S 4 SF 104/12 E

Land
Hessen
Sozialgericht
SG Fulda (HES)
Sachgebiet
Sonstige Angelegenheiten
Abteilung
4
1. Instanz
SG Fulda (HES)
Aktenzeichen
S 4 SF 104/12 E
Datum
2. Instanz
Hessisches LSG
Aktenzeichen
-
Datum
-
3. Instanz
Bundessozialgericht
Aktenzeichen
-
Datum
-
Kategorie
Beschluss
Leitsätze
1. Im Falle eines Beteiligtenwechsels durch Rechtsnachfolge erhält der Rechtsanwalt der wechselnden Beteiligten nur eine Verfahrensgebühr und nur eine Auslagenpauschale, jedoch infolge der Vertretung des neuen Beteiligten zusätzlich den Mehrvertretungszuschlag gem. Nr. 1008 VV RVG (im Anschluss an BGH, Beschluss vom 19. Oktober 2006 –V ZB 91/06 –, juris = NJW 2007, 769 ff.).

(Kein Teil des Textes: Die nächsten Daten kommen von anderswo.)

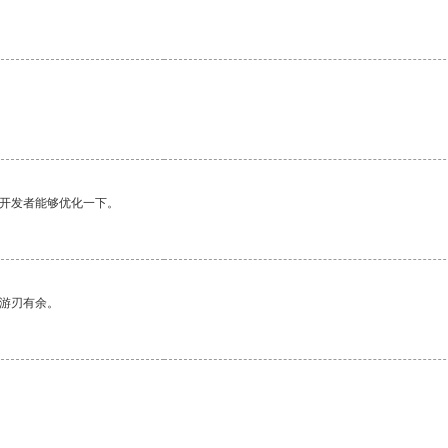
望开发者能够优化一下。
中游刃有余。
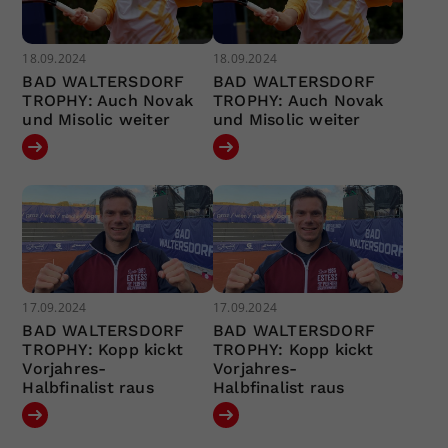
18.09.2024
18.09.2024
BAD WALTERSDORF
BAD WALTERSDORF
TROPHY: Auch Novak
TROPHY: Auch Novak
und Misolic weiter
und Misolic weiter
17.09.2024
17.09.2024
BAD WALTERSDORF
BAD WALTERSDORF
TROPHY: Kopp kickt
TROPHY: Kopp kickt
Vorjahres-
Vorjahres-
Halbfinalist raus
Halbfinalist raus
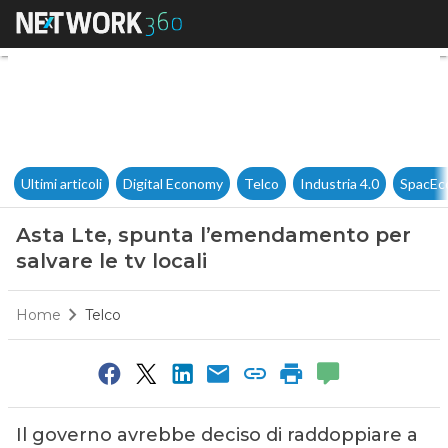
Asta Lte, spunta l’emendament
Ultimi articoli
Digital Economy
Telco
Industria 4.0
SpacEc
Asta Lte, spunta l’emendamento per
salvare le tv locali
Home
Telco
Il governo avrebbe deciso di raddoppiare a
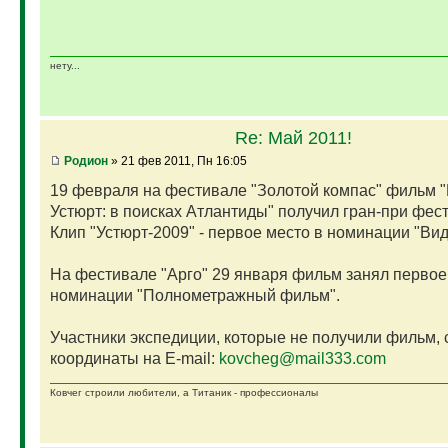
нету...
Re: Май 2011!
Родион
» 21 фев 2011, Пн 16:05
19 февраля на фестивале "Золотой компас" фильм 
Устюрт: в поисках Атлантиды" получил гран-при фест
Клип "Устюрт-2009" - первое место в номинации "Вид
На фестивале "Арго" 29 января фильм занял первое
номинации "Полнометражный фильм".
Участники экспедиции, которые не получили фильм,
координаты на E-mail:
kovcheg@mail333.com
Ковчег строили любители, а Титаник - профессионалы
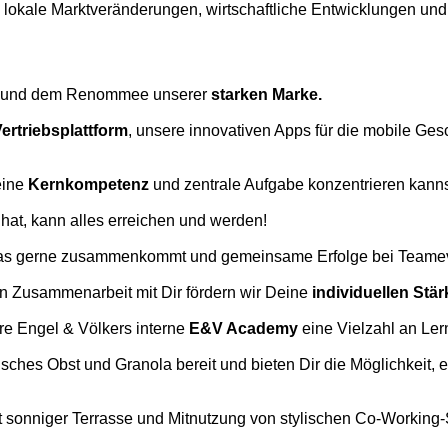
u lokale Marktveränderungen, wirtschaftliche Entwicklungen u
und dem Renommee unserer
starken Marke.
ertriebsplattform
, unsere innovativen Apps für die mobile Ge
eine
Kernkompetenz
und zentrale Aufgabe konzentrieren kannst
hat, kann alles erreichen und werden!
das gerne zusammenkommt und gemeinsame Erfolge bei Teameven
 In Zusammenarbeit mit Dir fördern wir Deine
individuellen Stär
ere Engel & Völkers interne
E&V Academy
eine Vielzahl an Ler
frisches Obst und Granola bereit und bieten Dir die Möglichkeit
t sonniger Terrasse und Mitnutzung von stylischen Co-Working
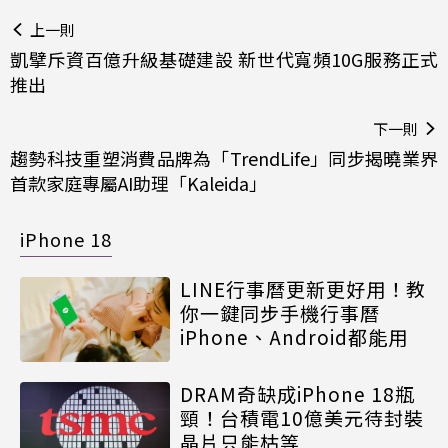
上一則
凱擘斥資百億升級基礎建設 新世代寬頻10G服務正式
推出
下一則
趨勢科技重塑消費品牌為「TrendLife」同步揭曉業界
首款家庭專屬AI助理「Kaleida」
iPhone 18
LINE行事曆更新更好用！教
你一鍵同步手機行事曆
iPhone、Android都能用
DRAM奇缺成iPhone 18瓶
頸！台積電10億美元待封裝
晶片只能枯等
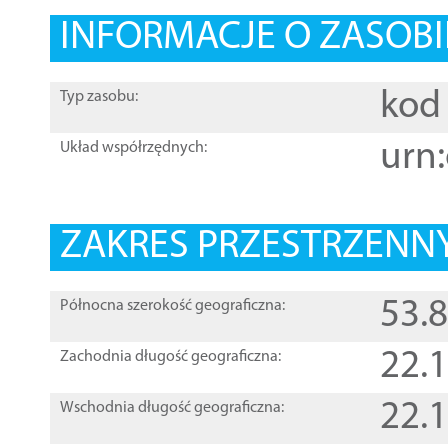
INFORMACJE O ZASOBI
kod 
Typ zasobu:
urn:
Układ współrzędnych:
ZAKRES PRZESTRZENNY
53.
Północna szerokość geograficzna:
22.
Zachodnia długość geograficzna:
22.
Wschodnia długość geograficzna:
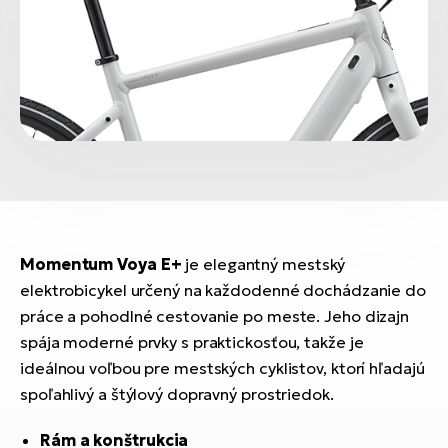
Momentum Voya E+
je elegantný mestský
elektrobicykel určený na každodenné dochádzanie do
práce a pohodlné cestovanie po meste. Jeho dizajn
spája moderné prvky s praktickosťou, takže je
ideálnou voľbou pre mestských cyklistov, ktorí hľadajú
spoľahlivý a štýlový dopravný prostriedok.
Rám a konštrukcia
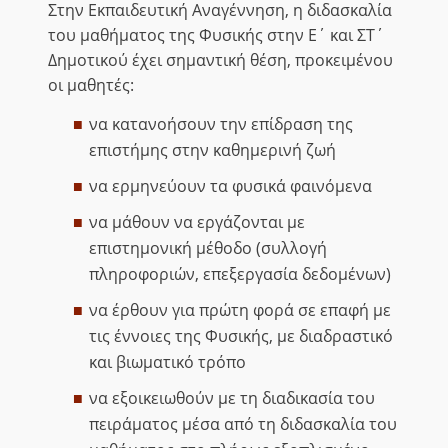
Στην Εκπαιδευτική Αναγέννηση, η διδασκαλία
του μαθήματος της Φυσικής στην Ε΄ και ΣΤ΄
Δημοτικού έχει σημαντική θέση, προκειμένου
οι μαθητές:
να κατανοήσουν την επίδραση της
επιστήμης στην καθημερινή ζωή
να ερμηνεύουν τα φυσικά φαινόμενα
να μάθουν να εργάζονται με
επιστημονική μέθοδο (συλλογή
πληροφοριών, επεξεργασία δεδομένων)
να έρθουν για πρώτη φορά σε επαφή με
τις έννοιες της Φυσικής, με διαδραστικό
και βιωματικό τρόπο
να εξοικειωθούν με τη διαδικασία του
πειράματος μέσα από τη διδασκαλία του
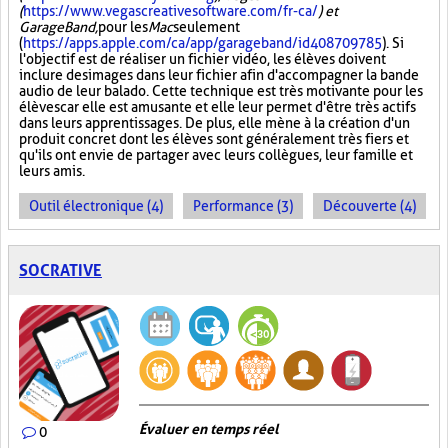
(
https://www.vegascreativesoftware.com/fr-ca/
) et
GarageBand,
pour les
Mac
seulement
(
https://apps.apple.com/ca/app/garageband/id408709785
). Si
l'objectif est de réaliser un fichier vidéo, les élèves doivent
inclure des images dans leur fichier afin d'accompagner la bande
audio de leur balado. Cette technique est très motivante pour les
élèves car elle est amusante et elle leur permet d'être très actifs
dans leurs apprentissages. De plus, elle mène à la création d'un
produit concret dont les élèves sont généralement très fiers et
qu'ils ont envie de partager avec leurs collègues, leur famille et
leurs amis.
Outil électronique (4)
Performance (3)
Découverte (4)
SOCRATIVE
Évaluer en temps réel
0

2. Erlischt die grundsätzliche Bindung eines Rechtsanwalts an das zur Gebührenbestimmung ausgeübte Ermessen infolge eines Irrtums, gilt dies nur insoweit, als dieser Irrtum für die ursprüngliche Bestimmung der Gebühr kausal war (im Anschluss an HessLSG, Beschluss vom 28. September 2011 – L 2 SF 185/10 E –, juris).
Der Kostenfestsetzungsbeschluss vom 18. Juni 2012 wird dahingehend abgeändert, dass die Erinnerungsgegnerin der Erinnerungsführerin weitere Kosten in Höhe von
126,44 EUR
nebst Zinsen in Höhe von fünf Prozentpunkten über dem Basiszinssatz aus 50,76 EUR seit dem 22. Mai 2012 und aus 75,86 EUR seit dem 9. Juni 2013 sowie weitere Zinsen in Höhe von 7,86 EUR zu erstatten hat. Im Übrigen wird die Erinnerung zurückgewiesen.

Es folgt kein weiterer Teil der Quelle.